Çocukluk çağı kanserleri, vücudun herhangi bir yerindeki hücrelerin
kontrolsüz bir şekilde çoğalmaları ile ortaya çıkan, kısa sürede kan veya lenf
yolu ile vücudun farklı bölgelerine yayılarak sağlığı bozabilen ve yaşamı
tehlikeye sokabilen bir grup hastalığa verilen isimdir.
Dünyada 300.000 çocukluk çağı kanserinin yıllık
olarak teşhis edildiği tahmin edilmektedir. Erken evrede teşhis edilen birçok
çocukluk çağı kanseri yüksek oranlarda tedavi edilebilmektedir. Ülkemizde
yıllık 3.500-4000 civarı çocuk, ilk teşhisini alarak kanserle mücadelesine
başlamaktadır. Çocukluk çağı kanserleri tüm kanser vakalarının %1,3’ünü ve tüm
kanser ölümlerinin yaklaşık %1’ini oluşturmaktadır. Dünyada her yıl oluşan
kanserlerin %2 ve 4’ü 19 yaş altı yaş grubunda gelişmektedir.

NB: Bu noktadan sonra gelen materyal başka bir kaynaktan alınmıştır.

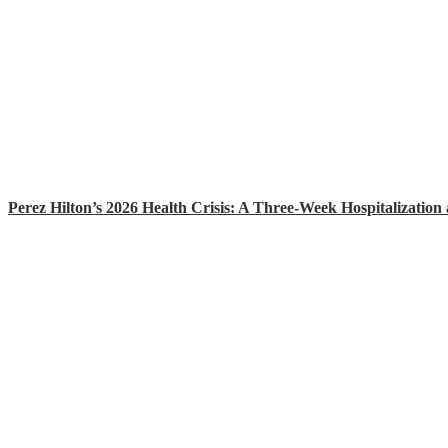
Perez Hilton’s 2026 Health Crisis: A Three-Week Hospitalization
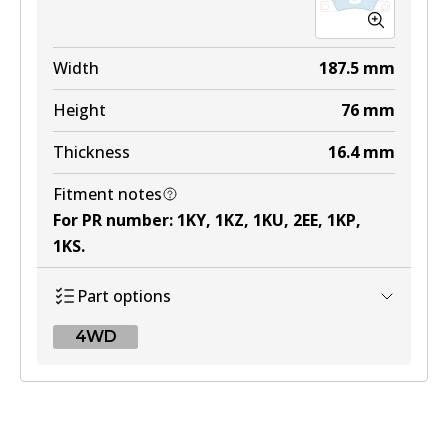
Width
187.5
mm
Height
76
mm
Thickness
16.4
mm
Fitment notes
For PR number
:
1KY, 1KZ, 1KU, 2EE, 1KP,
1KS
.
Part options
4WD
4WD
DB2229 4WD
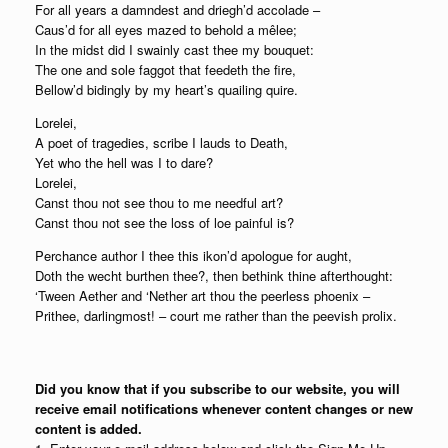
For all years a damndest and driegh’d accolade –
Caus’d for all eyes mazed to behold a mêlee;
In the midst did I swainly cast thee my bouquet:
The one and sole faggot that feedeth the fire,
Bellow’d bidingly by my heart’s quailing quire.
Lorelei,
A poet of tragedies, scribe I lauds to Death,
Yet who the hell was I to dare?
Lorelei,
Canst thou not see thou to me needful art?
Canst thou not see the loss of loe painful is?
Perchance author I thee this ikon’d apologue for aught,
Doth the wecht burthen thee?, then bethink thine afterthought:
‘Tween Aether and ‘Nether art thou the peerless phoenix –
Prithee, darlingmost! – court me rather than the peevish prolix.
Did you know that if you subscribe to our website, you will
receive email notifications whenever content changes or new
content is added.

Çocuklarda görülen kanserler; tedaviye yanıt ve
sağ kalım açısından erişkin kanserlerinden çok farklılıklar gösterirler.
Çocukluk çağı lösemileri, çocukluk çağında en sık görülen kanser türüdür.

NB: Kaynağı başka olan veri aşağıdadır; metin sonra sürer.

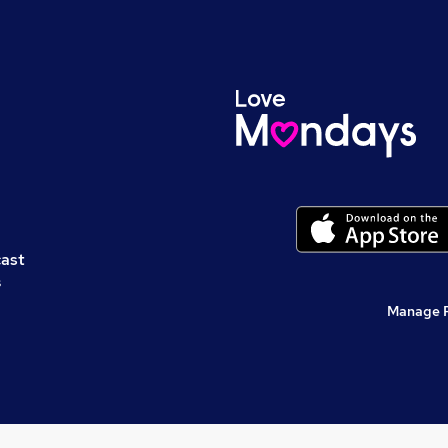
cast
s
Manage 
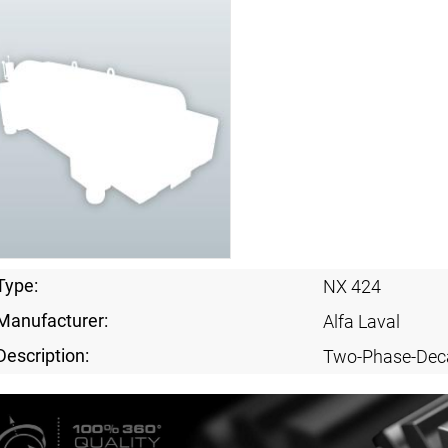
Type:
NX 424
Manufacturer:
Alfa Laval
Description:
Two-Phase-Dec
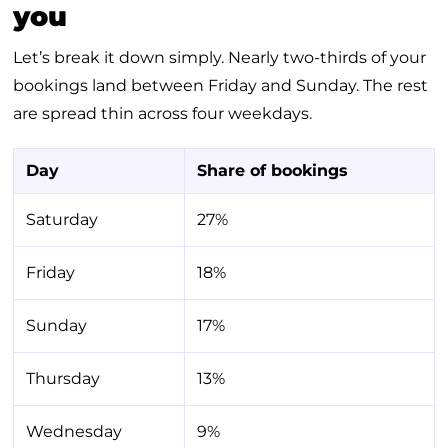
you
Let’s break it down simply. Nearly two-thirds of your
bookings land between Friday and Sunday. The rest
are spread thin across four weekdays.
Day
Share of bookings
Saturday
27%
Friday
18%
Sunday
17%
Thursday
13%
Wednesday
9%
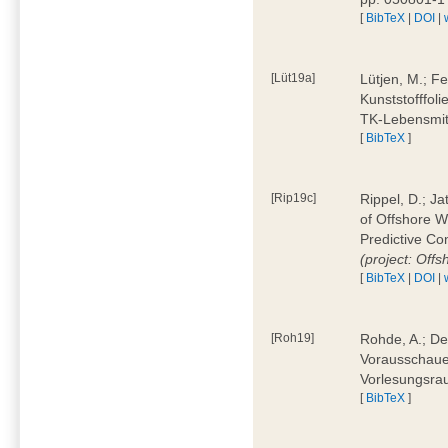
[
BibTeX
|
DOI
|
[Lüt19a]
Lütjen, M.; F
Kunststofffol
TK-Lebensmitt
[
BibTeX
]
[Rip19c]
Rippel, D.; Ja
of Offshore 
Predictive Co
(project: Offs
[
BibTeX
|
DOI
|
[Roh19]
Rohde, A.; De
Vorausschaue
Vorlesungsrau
[
BibTeX
]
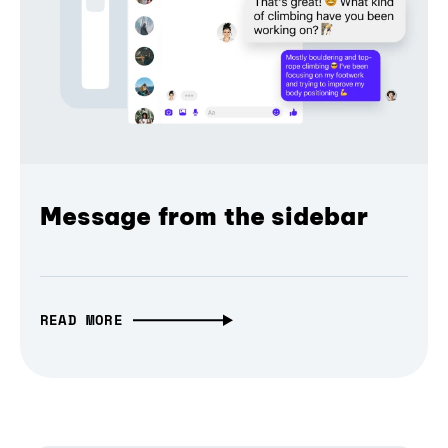
Message from the sidebar
READ MORE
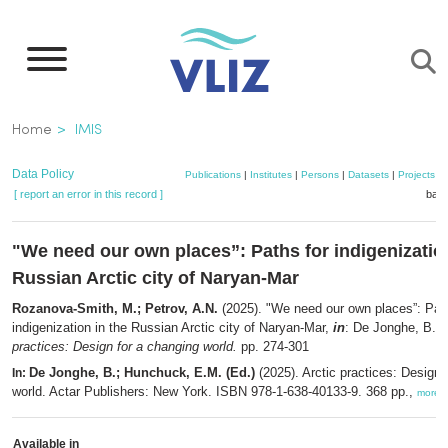
Skip
to
main
content
Breadcrumb
Home
IMIS
Data Policy
Publications
|
Institutes
|
Persons
|
Datasets
|
Projects
|
[ report an error in this record ]
bask
"We need our own places”: Paths for indigenization
Russian Arctic city of Naryan-Mar
Rozanova-Smith, M.; Petrov, A.N.
(2025). "We need our own places”: Path
indigenization in the Russian Arctic city of Naryan-Mar,
in
: De Jonghe, B.
e
practices: Design for a changing world.
pp. 274-301
De Jonghe, B.; Hunchuck, E.M. (Ed.)
(2025). Arctic practices: Design 
In:
world. Actar Publishers: New York. ISBN 978-1-638-40133-9. 368 pp.,
more
Available in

Lenfomalar, beyin tümörleri ve merkezi sinir sistemi tümörleri lösemileri takip
etmektedir. Kanser tanı ve tedavisinde kaydedilen önemli gelişmeler ile
günümüzde çocukluk çağı kanserlerinin erken tanı alan olgularda sağ kalım
oranlarının anlamlı olarak yüksek olduğu da ayrıca bilinmektedir.
Hastaların erken tanı alabilmeleri, bu konuda
eğitimin yaygınlaştırılması ile mümkün olabilmektedir. Bu nedenle, bu
hastalıklara ilişkin bulgu ve belirtilerin kişiler tarafından bilinmesi, hızla
tanıya gidilmesi ve bu hastaların tam teşekküllü onkoloji merkezlerinde bu konuda
eğitim almış uzmanlar tarafından tedavilerinin yapılması, hastalıkla mücadelede
başarıya ulaşılabilme açısından oldukça önem arz etmektedir.

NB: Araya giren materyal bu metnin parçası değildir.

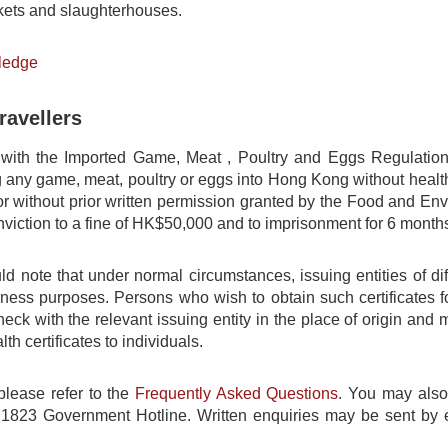
ets and slaughterhouses.
ledge
ravellers
 with the Imported Game, Meat , Poultry and Eggs Regulatio
g any game, meat, poultry or eggs into Hong Kong without health 
 or without prior written permission granted by the Food and E
nviction to a fine of HK$50,000 and to imprisonment for 6 month
ld note that under normal circumstances, issuing entities of dif
siness purposes. Persons who wish to obtain such certificates 
ck with the relevant issuing entity in the place of origin and
th certificates to individuals.
please refer to the
Frequently Asked Questions
. You may also
1823 Government Hotline. Written enquiries may be sent by 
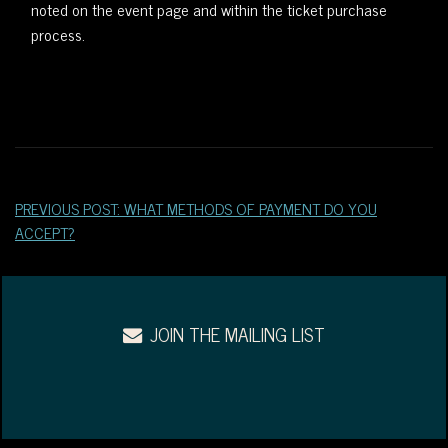
noted on the event page and within the ticket purchase
WEST
process.
OF
DOWNTOWN.
PREVIOUS POST: WHAT METHODS OF PAYMENT DO YOU
ACCEPT?
JOIN THE MAILING LIST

Yıllar içinde çok disiplinli tedavi
yaklaşımlarının gelişmesi ile kemoterapi, radyoterapi ve cerrahideki gelişmeler
ülkemizde de çocukluk çağı kanserlerindeki yaşam oranlarının artmasını
sağlamıştır. Bugün çok sayıdaki çocuk onkoloji merkezinde çocukluk çağı
kanserlerine tanı konulabilmekte ve bu hastalar uluslararası standartlarda
tedavi edilebilmektedir. Erken teşhis ile tedavi başarı oranları daha da
yüksektir.
Bu nedenle; iştahsızlık, kansızlık, hızlı kilo
kaybı, bacaklarda kemik ağrıları, cilt altında kanamalar (kırmızı noktalar veya
morarmalar), burun ve diş eti kanamaları, ateş gibi semptomların varlığında dikkatli
olunmalı ve en yakın sağlık kuruluşuna başvurulmalıdır. Çocukluk çağı
kanserleri diğer erişkin kanserlerinde olduğu gibi ücretsiz tedavi
edilmektedir. Fakat tedavide erişkinlerdeki gibi yerleşmiş tarama testleri
olmadığından, ebeveynlerin çocuklardaki bulgu ve belirtilerini bilmeleri ve iyi
bir gözlemci olmaları büyük önem arz etmektedir.